### Exercise details
When the line with "母が娘に減量強要→家庭内別居へ" is reached, include it and stop; before that, copy each line of the listing exactly from the first.

### Exercise material
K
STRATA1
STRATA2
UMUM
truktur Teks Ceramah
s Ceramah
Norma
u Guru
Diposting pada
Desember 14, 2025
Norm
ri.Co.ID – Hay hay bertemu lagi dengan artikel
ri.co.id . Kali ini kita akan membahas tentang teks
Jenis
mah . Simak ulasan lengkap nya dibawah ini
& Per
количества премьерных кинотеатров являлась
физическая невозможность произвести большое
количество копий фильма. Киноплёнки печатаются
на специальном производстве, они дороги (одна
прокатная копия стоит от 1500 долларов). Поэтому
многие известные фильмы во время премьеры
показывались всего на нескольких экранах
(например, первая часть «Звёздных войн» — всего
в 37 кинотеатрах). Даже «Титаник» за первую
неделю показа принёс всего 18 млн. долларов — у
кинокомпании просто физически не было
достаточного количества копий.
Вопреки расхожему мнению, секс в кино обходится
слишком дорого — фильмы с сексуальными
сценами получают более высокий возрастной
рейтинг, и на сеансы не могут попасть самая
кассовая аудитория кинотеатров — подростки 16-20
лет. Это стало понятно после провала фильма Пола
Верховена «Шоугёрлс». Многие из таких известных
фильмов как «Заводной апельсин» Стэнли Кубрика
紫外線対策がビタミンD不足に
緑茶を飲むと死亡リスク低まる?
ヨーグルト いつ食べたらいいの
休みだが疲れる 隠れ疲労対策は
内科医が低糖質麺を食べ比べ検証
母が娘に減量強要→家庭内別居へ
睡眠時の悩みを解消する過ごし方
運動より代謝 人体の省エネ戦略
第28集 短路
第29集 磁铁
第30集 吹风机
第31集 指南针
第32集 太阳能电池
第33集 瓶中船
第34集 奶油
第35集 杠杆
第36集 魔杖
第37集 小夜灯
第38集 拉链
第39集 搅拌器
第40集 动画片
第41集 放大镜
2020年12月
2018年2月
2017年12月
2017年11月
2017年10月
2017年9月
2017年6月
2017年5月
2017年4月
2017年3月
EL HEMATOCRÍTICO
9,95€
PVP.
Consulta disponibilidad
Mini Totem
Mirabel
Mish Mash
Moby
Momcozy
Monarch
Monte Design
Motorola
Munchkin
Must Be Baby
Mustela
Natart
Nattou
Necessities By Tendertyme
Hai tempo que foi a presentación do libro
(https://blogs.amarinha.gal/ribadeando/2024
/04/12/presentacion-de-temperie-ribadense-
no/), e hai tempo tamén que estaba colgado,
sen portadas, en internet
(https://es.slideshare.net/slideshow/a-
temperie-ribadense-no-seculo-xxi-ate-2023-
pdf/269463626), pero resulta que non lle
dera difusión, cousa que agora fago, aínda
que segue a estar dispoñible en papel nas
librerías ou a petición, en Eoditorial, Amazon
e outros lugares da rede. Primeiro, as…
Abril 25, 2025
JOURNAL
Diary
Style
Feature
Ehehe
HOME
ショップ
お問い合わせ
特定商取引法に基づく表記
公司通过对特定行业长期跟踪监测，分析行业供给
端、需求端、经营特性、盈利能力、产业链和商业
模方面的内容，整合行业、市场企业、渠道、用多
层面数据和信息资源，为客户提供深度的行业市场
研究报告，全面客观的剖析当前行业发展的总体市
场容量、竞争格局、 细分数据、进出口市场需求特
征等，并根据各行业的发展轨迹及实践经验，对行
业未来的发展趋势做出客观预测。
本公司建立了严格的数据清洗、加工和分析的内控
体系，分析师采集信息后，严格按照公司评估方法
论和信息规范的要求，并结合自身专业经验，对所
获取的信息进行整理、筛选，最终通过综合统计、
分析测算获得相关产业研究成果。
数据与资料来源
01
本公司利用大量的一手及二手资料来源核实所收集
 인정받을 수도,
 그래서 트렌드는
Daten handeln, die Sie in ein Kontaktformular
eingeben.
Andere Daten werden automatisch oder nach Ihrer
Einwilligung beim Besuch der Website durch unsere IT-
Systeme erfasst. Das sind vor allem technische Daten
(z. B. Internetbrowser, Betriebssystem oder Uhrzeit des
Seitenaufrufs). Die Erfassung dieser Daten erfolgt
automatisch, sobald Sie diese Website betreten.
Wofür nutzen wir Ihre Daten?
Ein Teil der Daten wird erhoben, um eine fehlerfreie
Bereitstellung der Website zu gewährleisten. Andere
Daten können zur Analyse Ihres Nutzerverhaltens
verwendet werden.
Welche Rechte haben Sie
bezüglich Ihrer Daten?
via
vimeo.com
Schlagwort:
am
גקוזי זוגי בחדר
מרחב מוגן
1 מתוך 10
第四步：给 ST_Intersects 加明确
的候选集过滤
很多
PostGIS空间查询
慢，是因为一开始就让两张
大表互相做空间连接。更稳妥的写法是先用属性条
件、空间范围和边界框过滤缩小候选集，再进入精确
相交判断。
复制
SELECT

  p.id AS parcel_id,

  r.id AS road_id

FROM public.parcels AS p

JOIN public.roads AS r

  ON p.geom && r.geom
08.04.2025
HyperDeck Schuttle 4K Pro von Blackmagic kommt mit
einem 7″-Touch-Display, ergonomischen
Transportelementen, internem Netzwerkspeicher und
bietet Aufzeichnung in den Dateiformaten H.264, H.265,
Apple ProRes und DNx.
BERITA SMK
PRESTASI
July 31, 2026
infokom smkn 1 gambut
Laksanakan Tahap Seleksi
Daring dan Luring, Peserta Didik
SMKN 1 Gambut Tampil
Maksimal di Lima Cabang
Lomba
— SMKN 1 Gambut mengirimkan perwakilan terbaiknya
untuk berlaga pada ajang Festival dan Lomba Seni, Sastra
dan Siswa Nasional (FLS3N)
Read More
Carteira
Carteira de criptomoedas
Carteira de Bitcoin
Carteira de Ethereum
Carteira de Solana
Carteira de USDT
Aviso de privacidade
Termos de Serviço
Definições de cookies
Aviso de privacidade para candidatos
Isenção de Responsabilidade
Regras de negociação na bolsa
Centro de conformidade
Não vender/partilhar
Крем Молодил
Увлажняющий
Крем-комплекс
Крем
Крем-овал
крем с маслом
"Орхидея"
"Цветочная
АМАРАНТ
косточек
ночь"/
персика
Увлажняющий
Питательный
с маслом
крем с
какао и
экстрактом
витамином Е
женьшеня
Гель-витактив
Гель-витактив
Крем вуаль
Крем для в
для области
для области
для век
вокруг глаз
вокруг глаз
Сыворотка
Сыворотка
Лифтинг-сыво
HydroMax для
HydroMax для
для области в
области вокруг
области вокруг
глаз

### Result of the task
K
STRATA1
STRATA2
UMUM
truktur Teks Ceramah
s Ceramah
Norma
u Guru
Diposting pada
Desember 14, 2025
Norm
ri.Co.ID – Hay hay bertemu lagi dengan artikel
ri.co.id . Kali ini kita akan membahas tentang teks
Jenis
mah . Simak ulasan lengkap nya dibawah ini
& Per
количества премьерных кинотеатров являлась
физическая невозможность произвести большое
количество копий фильма. Киноплёнки печатаются
на специальном производстве, они дороги (одна
прокатная копия стоит от 1500 долларов). Поэтому
многие известные фильмы во время премьеры
показывались всего на нескольких экранах
(например, первая часть «Звёздных войн» — всего
в 37 кинотеатрах). Даже «Титаник» за первую
неделю показа принёс всего 18 млн. долларов — у
кинокомпании просто физически не было
достаточного количества копий.
Вопреки расхожему мнению, секс в кино обходится
слишком дорого — фильмы с сексуальными
сценами получают более высокий возрастной
рейтинг, и на сеансы не могут попасть самая
кассовая аудитория кинотеатров — подростки 16-20
лет. Это стало понятно после провала фильма Пола
Верховена «Шоугёрлс». Многие из таких известных
фильмов как «Заводной апельсин» Стэнли Кубрика
紫外線対策がビタミンD不足に
緑茶を飲むと死亡リスク低まる?
ヨーグルト いつ食べたらいいの
休みだが疲れる 隠れ疲労対策は
内科医が低糖質麺を食べ比べ検証
母が娘に減量強要→家庭内別居へ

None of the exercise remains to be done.